Moore dedica un intero capitolo proprio a questa missione, il titolo è: «Come parlare a tuo cognato di destra». «Voi tutti conoscete la scena. La famiglia è riunita intorno ad un tavolo per trascorrere una giornata piacevole davanti ad un sostanzioso pranzo. A un certo punto tuo cognato riattacca: “Il taglio delle tasse operato da Bush sta riportando il paese sulla strada della prosperità”. La stanza piomba in un imbarazzante silenzio e qualcuno tenta di cambiare discorso. Ma il cognato continua: “Dovrebbe costruire più prigioni e buttare via le chiavi”. Finalmente tua cugina Lidia interviene e lo apostrofa con “razzista” oppure “coglione”. Immediatamente il purè di patate fatto dalla nonna incomincia a volare come un missile americano in una mattinata di sole su un quartiere residenziale di Baghdad. Ecco il problema: ogni famiglia ha almeno un destroide reazionario fra i suoi componenti ».

Poi Moore individua le cause di questo strano fenomeno: «Sono di destra perché hanno paura e hanno paura perché sono ignoranti.
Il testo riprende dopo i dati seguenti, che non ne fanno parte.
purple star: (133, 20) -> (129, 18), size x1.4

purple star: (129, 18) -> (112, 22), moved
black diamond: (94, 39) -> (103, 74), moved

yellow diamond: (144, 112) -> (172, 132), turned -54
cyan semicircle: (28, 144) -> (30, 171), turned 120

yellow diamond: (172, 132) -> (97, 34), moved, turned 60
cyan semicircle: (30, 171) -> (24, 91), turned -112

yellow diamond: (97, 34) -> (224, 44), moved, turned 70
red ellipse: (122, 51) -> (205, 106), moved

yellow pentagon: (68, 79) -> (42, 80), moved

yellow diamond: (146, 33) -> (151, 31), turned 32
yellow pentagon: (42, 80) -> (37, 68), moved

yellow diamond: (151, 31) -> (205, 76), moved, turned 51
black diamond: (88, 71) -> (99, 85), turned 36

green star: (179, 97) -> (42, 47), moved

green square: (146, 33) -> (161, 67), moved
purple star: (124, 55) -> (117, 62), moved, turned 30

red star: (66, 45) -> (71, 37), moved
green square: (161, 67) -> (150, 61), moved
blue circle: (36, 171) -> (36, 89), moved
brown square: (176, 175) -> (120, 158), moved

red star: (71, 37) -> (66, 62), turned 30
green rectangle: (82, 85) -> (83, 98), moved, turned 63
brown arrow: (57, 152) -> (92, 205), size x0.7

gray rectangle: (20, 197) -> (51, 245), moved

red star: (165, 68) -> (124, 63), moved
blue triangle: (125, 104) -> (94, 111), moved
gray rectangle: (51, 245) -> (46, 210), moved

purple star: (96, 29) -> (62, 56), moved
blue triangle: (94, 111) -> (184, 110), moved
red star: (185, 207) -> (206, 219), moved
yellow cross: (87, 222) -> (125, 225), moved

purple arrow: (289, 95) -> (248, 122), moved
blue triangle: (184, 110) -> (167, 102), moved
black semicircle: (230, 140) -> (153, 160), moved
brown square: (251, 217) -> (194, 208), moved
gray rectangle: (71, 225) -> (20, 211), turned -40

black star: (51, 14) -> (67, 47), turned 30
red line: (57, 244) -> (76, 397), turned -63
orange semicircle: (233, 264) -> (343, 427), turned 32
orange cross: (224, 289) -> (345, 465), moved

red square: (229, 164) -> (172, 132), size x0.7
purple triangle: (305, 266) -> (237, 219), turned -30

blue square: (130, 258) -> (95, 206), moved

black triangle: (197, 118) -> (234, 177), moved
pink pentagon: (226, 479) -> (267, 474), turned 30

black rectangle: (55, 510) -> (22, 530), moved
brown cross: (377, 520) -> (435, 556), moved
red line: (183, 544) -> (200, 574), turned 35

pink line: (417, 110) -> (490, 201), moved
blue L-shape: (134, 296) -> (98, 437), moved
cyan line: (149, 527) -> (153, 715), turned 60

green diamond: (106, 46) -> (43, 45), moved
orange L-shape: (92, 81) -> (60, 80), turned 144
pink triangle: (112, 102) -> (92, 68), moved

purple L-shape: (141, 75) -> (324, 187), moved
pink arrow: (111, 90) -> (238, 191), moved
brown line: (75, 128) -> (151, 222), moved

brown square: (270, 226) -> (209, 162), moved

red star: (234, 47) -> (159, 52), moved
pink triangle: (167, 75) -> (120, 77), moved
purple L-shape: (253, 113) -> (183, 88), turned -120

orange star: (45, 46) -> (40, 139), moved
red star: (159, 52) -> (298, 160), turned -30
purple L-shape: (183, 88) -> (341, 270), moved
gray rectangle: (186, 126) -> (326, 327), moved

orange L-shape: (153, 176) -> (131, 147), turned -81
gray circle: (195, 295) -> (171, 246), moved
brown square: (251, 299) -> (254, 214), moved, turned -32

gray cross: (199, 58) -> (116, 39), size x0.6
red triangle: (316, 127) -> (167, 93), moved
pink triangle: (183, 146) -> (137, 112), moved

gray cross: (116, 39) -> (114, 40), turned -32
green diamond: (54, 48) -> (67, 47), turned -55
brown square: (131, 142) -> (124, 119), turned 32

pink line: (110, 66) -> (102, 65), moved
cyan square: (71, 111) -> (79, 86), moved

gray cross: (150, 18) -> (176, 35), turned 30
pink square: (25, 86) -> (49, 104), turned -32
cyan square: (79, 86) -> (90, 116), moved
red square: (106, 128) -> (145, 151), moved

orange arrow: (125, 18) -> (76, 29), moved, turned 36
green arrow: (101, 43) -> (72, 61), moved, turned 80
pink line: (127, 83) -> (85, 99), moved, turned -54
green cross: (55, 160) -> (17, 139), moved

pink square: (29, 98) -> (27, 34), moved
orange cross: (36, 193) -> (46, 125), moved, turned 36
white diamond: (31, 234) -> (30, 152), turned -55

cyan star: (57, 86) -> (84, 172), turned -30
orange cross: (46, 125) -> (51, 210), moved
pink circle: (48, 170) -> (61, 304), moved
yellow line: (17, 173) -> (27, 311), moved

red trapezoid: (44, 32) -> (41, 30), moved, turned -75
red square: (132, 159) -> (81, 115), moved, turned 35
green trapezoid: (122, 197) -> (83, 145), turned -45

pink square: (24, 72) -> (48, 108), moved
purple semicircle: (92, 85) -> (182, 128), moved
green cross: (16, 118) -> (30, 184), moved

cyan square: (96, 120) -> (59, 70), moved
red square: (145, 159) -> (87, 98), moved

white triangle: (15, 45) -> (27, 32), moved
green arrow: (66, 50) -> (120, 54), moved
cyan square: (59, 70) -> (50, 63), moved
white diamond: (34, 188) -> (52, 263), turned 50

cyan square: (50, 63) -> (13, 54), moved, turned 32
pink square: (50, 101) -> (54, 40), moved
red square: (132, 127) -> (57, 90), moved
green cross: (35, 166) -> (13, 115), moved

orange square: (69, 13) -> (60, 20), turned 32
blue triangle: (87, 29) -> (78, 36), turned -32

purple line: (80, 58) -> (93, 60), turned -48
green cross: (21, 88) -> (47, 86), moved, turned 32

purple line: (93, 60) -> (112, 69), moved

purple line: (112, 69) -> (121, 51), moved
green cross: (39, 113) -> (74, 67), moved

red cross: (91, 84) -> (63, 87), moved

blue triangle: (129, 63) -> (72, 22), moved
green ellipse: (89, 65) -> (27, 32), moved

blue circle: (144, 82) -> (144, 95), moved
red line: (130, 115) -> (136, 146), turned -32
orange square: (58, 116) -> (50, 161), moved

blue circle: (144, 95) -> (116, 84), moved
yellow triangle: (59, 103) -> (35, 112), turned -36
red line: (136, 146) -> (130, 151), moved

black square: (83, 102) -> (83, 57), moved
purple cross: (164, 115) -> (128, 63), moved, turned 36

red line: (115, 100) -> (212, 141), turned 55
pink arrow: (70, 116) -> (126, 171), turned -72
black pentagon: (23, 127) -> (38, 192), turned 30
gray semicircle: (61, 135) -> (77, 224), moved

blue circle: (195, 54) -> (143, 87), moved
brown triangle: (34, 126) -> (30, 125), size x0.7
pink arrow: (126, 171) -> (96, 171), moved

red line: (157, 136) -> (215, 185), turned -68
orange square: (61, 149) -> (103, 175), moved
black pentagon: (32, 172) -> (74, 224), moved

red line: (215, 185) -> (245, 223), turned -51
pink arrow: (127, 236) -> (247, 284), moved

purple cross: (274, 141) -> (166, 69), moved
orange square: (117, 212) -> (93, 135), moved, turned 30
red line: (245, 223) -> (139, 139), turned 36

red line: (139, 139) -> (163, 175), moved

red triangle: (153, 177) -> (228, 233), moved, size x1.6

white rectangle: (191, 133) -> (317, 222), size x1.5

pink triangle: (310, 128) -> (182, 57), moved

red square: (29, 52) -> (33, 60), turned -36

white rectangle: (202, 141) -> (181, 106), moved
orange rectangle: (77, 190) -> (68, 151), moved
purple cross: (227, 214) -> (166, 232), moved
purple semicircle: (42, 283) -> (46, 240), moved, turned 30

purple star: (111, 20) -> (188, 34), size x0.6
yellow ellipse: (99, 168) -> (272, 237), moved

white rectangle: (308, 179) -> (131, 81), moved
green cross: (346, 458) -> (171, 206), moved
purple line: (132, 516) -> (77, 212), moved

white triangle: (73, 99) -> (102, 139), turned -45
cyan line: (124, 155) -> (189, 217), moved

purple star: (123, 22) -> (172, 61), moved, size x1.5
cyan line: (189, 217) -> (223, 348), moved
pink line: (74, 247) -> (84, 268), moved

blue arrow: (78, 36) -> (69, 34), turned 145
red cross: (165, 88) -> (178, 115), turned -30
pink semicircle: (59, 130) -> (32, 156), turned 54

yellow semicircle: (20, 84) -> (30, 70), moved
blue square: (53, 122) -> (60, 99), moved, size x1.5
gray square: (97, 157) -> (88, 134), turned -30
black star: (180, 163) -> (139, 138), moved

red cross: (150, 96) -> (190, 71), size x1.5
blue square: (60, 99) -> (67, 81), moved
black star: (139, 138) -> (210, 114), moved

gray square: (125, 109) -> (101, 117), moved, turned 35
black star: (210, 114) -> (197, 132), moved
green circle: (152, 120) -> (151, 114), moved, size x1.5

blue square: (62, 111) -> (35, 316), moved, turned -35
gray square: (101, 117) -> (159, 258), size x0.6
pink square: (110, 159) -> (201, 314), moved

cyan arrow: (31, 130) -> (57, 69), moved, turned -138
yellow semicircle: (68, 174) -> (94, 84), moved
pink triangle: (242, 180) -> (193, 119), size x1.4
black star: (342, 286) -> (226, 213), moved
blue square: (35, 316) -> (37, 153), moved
Non c’è cura per la loro malattia, non c’è casa farmaceutica che abbia inventato una medicina adatta (anche perché le case farmaceutiche hanno bisogno dei voti dei repubblicani affinché esse non vengano assoggettate ad una vera regolamentazione). Eppure io sono sicuro che qualcosa si possa fare. Penso che ci sia una maniera per convertire tuo cognato. So cosa ribatterete: “Hei, un momento, non sono mica un missionario io!”. Avete ragione ma io ho una mia teoria: io non credo che queste persone che voi amate e che sono buoni padri di famiglia siano veramente di destra, queste persone sono in verità delle “RINO”, Republicans in name only. Fategli delle domande, tipo: amate l’ambiente? Vivreste in una casa con un vicino di casa nero? Pensate che la guerra sia un modo di appianare le divergenze? Molti di loro non vi daranno risposte da Repubblicani, loro sono RINO».

Secondo Moore dunque non sono poi molte le vere persone di destra. Nel capitolo Liberal Paradise il documentarista punta l’attenzione del lettore sul fatto che la maggior parte dei sondaggi mostrano una faccia che l’America al governo non ha. «La maggior parte della gente è d’accordo sugli obiettivi dei movimenti per i diritti civili e per la tutela dell’ambiente, la maggior parte degli americani pensa che tutti debbano godere di un’assicurazione sulla salute, che gay e lesbiche debbano avere uguali opportunità nel mondo del lavoro. Tu vivi in una nazione di pensatori progressisti, di comportamenti liberali, di gente di buon cuore. Raggiungiamo un obiettivo insieme, lavoriamo per riparare alla Grande Discrepanza. Come è possibile che una nazione di gente di sinistra la destra controlli ogni cosa?».

Moore dà anche una risposta a questa domanda, anzi più d’una, se la prende ancora una volta con Bush, che chiama in causa sempre Dio. «La religione è il miglior strumento usato per fuorviare l’opinione pubblica, la gente viene facilmente manipolata» ma getta buona parte della responsabilità anche sui mezzi d’informazione: «Più di due terzi degli americani che pensano che l’Iraq abbia qualcosa a che fare con l’11 settembre. Ciò significa che sono male informati».
Dude, where’s my Country? Arriverà presto anche in Italia, «Entro l’autunno – promette Moore - sarà pubblicato in una cinquantina di paesi. Solo quella donna inglese, JK Rowling ha venduto più libri di me quest’anno, pensateci gente, c’è Harry Potter e poi ci sono io!».